Alguns poucos frequentadores do shopping hesitavam ao tentar sair pela porta que dá de frente para a concentração de usuários. Um funcionário da segurança orientava a saída pelo lado oposto, na avenida São João.

O fluxo, como é chamada a aglomeração de usuários de drogas da cracolândia, por décadas esteve fixado em um terreno próximo à estação Júlio Prestes, apelidado de praça do Cachimbo, a um quilômetro da porta do shopping. Mas passou a mudar de endereço nos últimos meses, em meio a ações que envolvem operações policiais, limpeza constante de vias e reurbanização de áreas degradadas. A antiga praça do Cachimbo, com tendas que abrigavam traficantes, agora é um conjunto de quadras esportivas cercado por prédios residenciais.

A peregrinação de usuários levou a cracolândia para locais onde, até então, só se ouvia falar do problema. É o que conta Raphael Sarris, 31, vendedor de uma loja de roupas para motociclistas.

"Em janeiro eu percebi que os clientes começaram a perguntar se aquilo [aglomeração] aqui em frente era a cracolândia", disse Sarris. "Logo pensei que eles [clientes] não voltariam tão cedo, e não voltaram mesmo."

É na praça de alimentação que o esvaziamento da região fica evidente. Só dois dos oito restaurantes que chegaram a funcionar no local antes do início da pandemia permanecem no local.

"Nós tomamos um golpe com a pandemia e, agora, tomamos outro, ainda mais forte", afirma Mario Rossi, 44, dono de um restaurante que há oito anos funciona no local.

Não é só a perda de clientes que preocupa quem tem comércio no shopping e arredores. Alguns desistiram até mesmo de trabalhar no local após terem sido vítimas de abordagens agressivas, furtos e roubos.

"A minha funcionária pediu demissão porque estava com medo", conta Patrícia Monteiro, 48, dona de uma loja de ferramentas. "Já fui roubada, meu filho já foi assaltado, a gente fica sem saber o que fazer."

Há 17 anos trabalhando na região, a representante comercial Carolina Rodrigues, 37, afirma que suas vendas para comerciantes da área caíram 70%. "Vendo para as lojas, mas não estão repondo seus estoques."

Além de perder vendas, Rodrigues diz que perdeu a tranquilidade de andar sozinha na rua. "Agora eu espero o colega da loja em frente para ir para o metrô", conta. "Se você está sozinha e não dá dinheiro quando te pedem, você é xingada e ameaçada."

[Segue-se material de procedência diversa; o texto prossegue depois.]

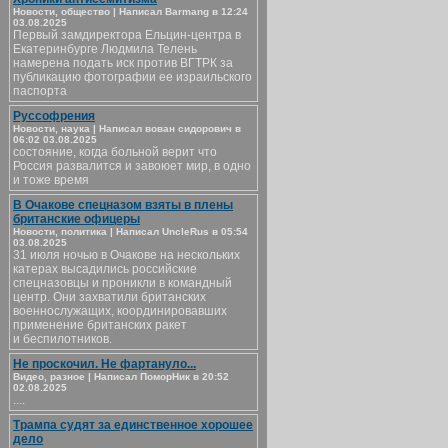
Новости, общество | Написал Barmang в 12:24
03.08.2025
Первый замдиректора Ельцин-центра в
Екатеринбурге Людмила Телень
намерена подать иск против ВГТРК за
публикацию фотографии ее израильского
паспорта
Руссофрения
Новости, наука | Написал вован сидорович в
06:02 03.08.2025
состояние, когда больной верит что
Россия развалится и завоюет мир, в одно
и тоже время
В Очакове спецназом взяты в плены
британские офицеры
Новости, политика | Написал UncleRus в 05:54
03.08.2025
31 июля ночью в Очакове на нескольких
катерах высадились российские
спецназовцы и проникли в командный
центр. Они захватили британских
военнослужащих, координировавших
применение британских ракет
и беспилотников.
Не проскочил. Не фартануло...
Видео, разное | Написал ПоморНик в 20:52
02.08.2025
....
Трампа судят за единственное хорошее
дело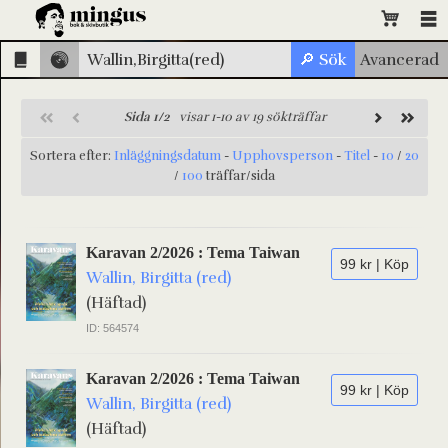
Sida 1/2
visar 1-10 av 19 sökträffar
Sortera efter:
Inläggningsdatum
-
Upphovsperson
-
Titel
-
10
/
20
/
100
träffar/sida
Karavan 2/2026 : Tema Taiwan
99 kr | Köp
Wallin, Birgitta (red)
(Häftad)
ID: 564574
Karavan 2/2026 : Tema Taiwan
99 kr | Köp
Wallin, Birgitta (red)
(Häftad)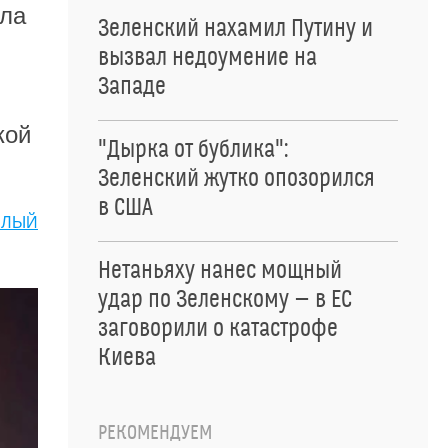
ила
Зеленский нахамил Путину и
вызвал недоумение на
Западе
кой
"Дырка от бублика":
Зеленский жутко опозорился
в США
ЕЛЫЙ
Нетаньяху нанес мощный
удар по Зеленскому — в ЕС
заговорили о катастрофе
Киева
РЕКОМЕНДУЕМ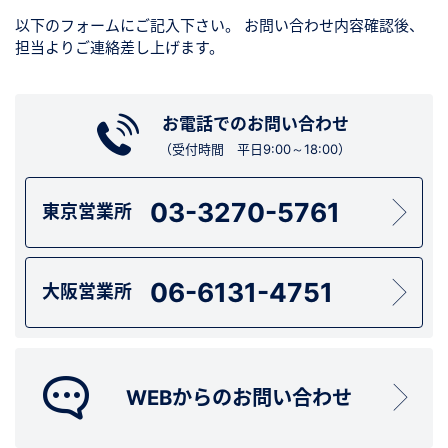
以下のフォームにご記入下さい。
お問い合わせ内容確認後、
担当よりご連絡差し上げます。
お電話でのお問い合わせ
（受付時間 平日9:00～18:00）
03-3270-5761
東京営業所
06-6131-4751
大阪営業所
WEBからのお問い合わせ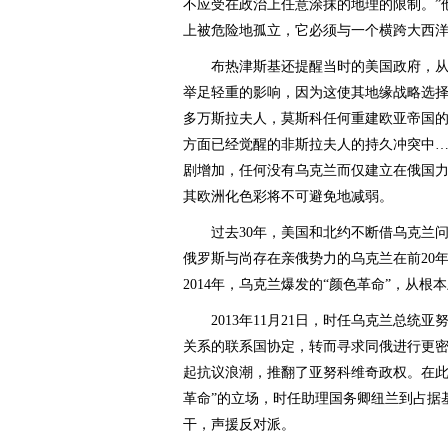
不应受在政治上任意涂抹的地理的限制。”
上被危险地孤立，它必须与一个横跨大西
布热津斯基还提醒当时的美国政府，从
举足轻重的影响，因为这使其地缘战略选择
多万斯拉夫人，莫斯科任何重建欧亚帝国
方面已经觉醒的非斯拉夫人的持久冲突中
剧增加，任何没有乌克兰而仅建立在俄国
其欧洲化色彩将不可避免地减弱。
过去30年，美国和北约不断借乌克兰问
俄罗斯与尚存在亲俄势力的乌克兰在前20年
2014年，乌克兰爆发的“颜色革命”，从根
2013年11月21日，时任乌克兰总统
关系的联系国协定，转而寻求同俄进行更
起抗议浪潮，推翻了亚努科维奇政权。在此
革命”的立场，时任助理国务卿纽兰到占据
干，声援反对派。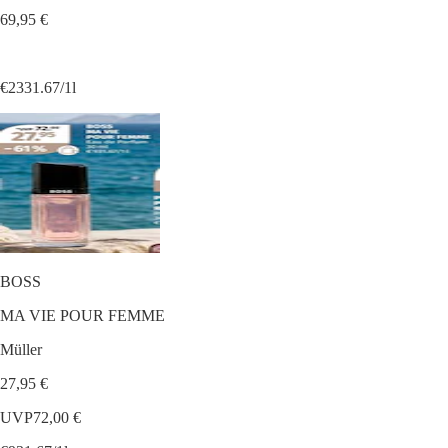
69,95 €
€2331.67/1l
BOSS
MA VIE POUR FEMME
Müller
27,95 €
UVP
72,00 €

De acordo com o secretário executivo de projetos estratégicos da prefeitura, o novo modelo de operação na região já produz efeitos.

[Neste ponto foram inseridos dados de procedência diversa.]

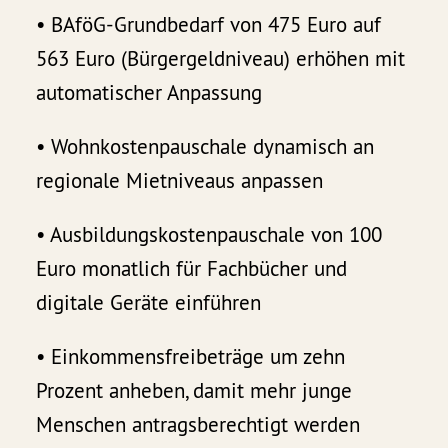
• BAföG-Grundbedarf von 475 Euro auf
563 Euro (Bürgergeldniveau) erhöhen mit
automatischer Anpassung
• Wohnkostenpauschale dynamisch an
regionale Mietniveaus anpassen
• Ausbildungskostenpauschale von 100
Euro monatlich für Fachbücher und
digitale Geräte einführen
• Einkommensfreibeträge um zehn
Prozent anheben, damit mehr junge
Menschen antragsberechtigt werden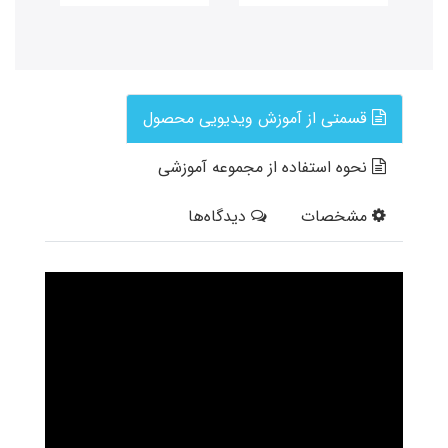
قسمتی از آموزش ویدیویی محصول
نحوه استفاده از مجموعه آموزشی
مشخصات
دیدگاه‌ها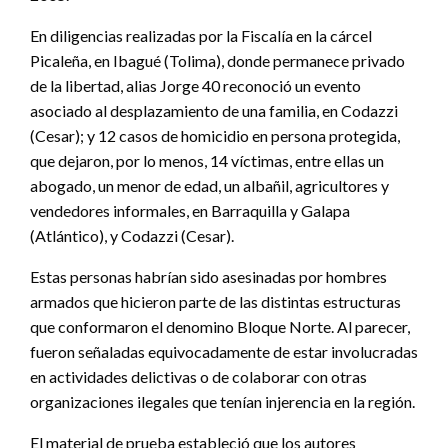
En diligencias realizadas por la Fiscalía en la cárcel
Picaleña, en Ibagué (Tolima), donde permanece privado
de la libertad, alias Jorge 40 reconoció un evento
asociado al desplazamiento de una familia, en Codazzi
(Cesar); y 12 casos de homicidio en persona protegida,
que dejaron, por lo menos, 14 víctimas, entre ellas un
abogado, un menor de edad, un albañil, agricultores y
vendedores informales, en Barraquilla y Galapa
(Atlántico), y Codazzi (Cesar).
Estas personas habrían sido asesinadas por hombres
armados que hicieron parte de las distintas estructuras
que conformaron el denomino Bloque Norte. Al parecer,
fueron señaladas equivocadamente de estar involucradas
en actividades delictivas o de colaborar con otras
organizaciones ilegales que tenían injerencia en la región.
El material de prueba estableció que los autores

"A gente teve uma redução de 33% no número de usuários, no período da tarde, e de 75%, pela manhã", afirma Vargas. "Não estou dizendo que saíram do bairro. Saíram da concentração. Concentrações menores são mais fáceis para fazer a assistência. Cada vez que reduz a concentração, a gente tem maior sucesso nas buscas por acolhimento", diz.

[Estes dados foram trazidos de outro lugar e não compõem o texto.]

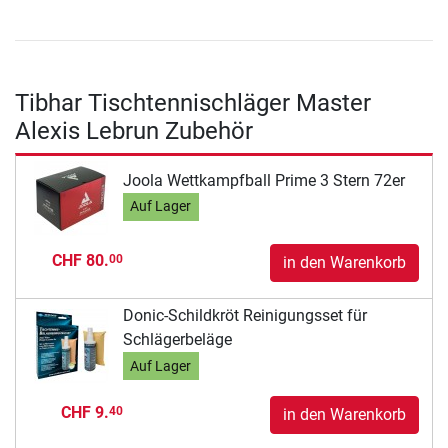
Tibhar Tischtennischläger Master
Alexis Lebrun Zubehör
Joola Wettkampfball Prime 3 Stern 72er
Auf Lager
CHF 80.
00
in den Warenkorb
Donic-Schildkröt Reinigungsset für
Schlägerbeläge
Auf Lager
CHF 9.
40
in den Warenkorb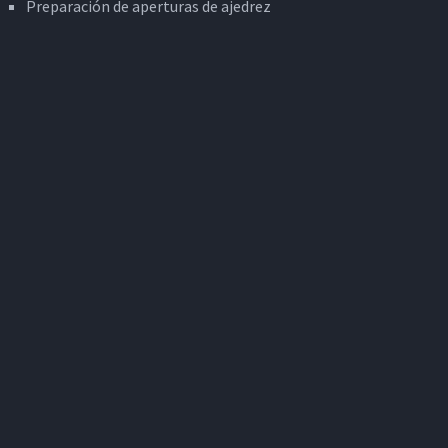
Preparación de aperturas de ajedrez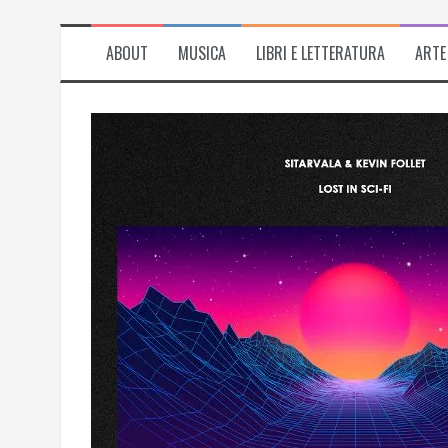
ABOUT
MUSICA
LIBRI E LETTERATURA
ARTE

A SSP (Secretaria da Segurança Pública) do governo Tarcísio de Freitas (Republicanos), por sua vez, afirma que "a situação apontada pela reportagem é de extrema preocupação da atual gestão".

Em nota, a pasta afirma que o vice-governador, Felicio Ramuth, e o delegado da 1ª Seccional, Jair Ortiz, receberam os representantes da Associação das Ruas das Motos, ouviram suas demandas e os informaram sobre ações em curso para tornar o centro mais seguro. A secretaria afirma que trabalha para asfixiar financeiramente o tráfico e prender autores, com patrulhamento da Polícia Militar e investigação da Polícia Civil.

No primeiro bimestre deste ano, ainda de acordo com a SSP, 1.157 suspeitos foram presos na região central da capital, o que representa um aumento de 53% na comparação com o mesmo período do ano passado.

Governo do estado e prefeitura afirmam também que está em curso um processo para instalação de câmeras de monitoramento no centro da cidade.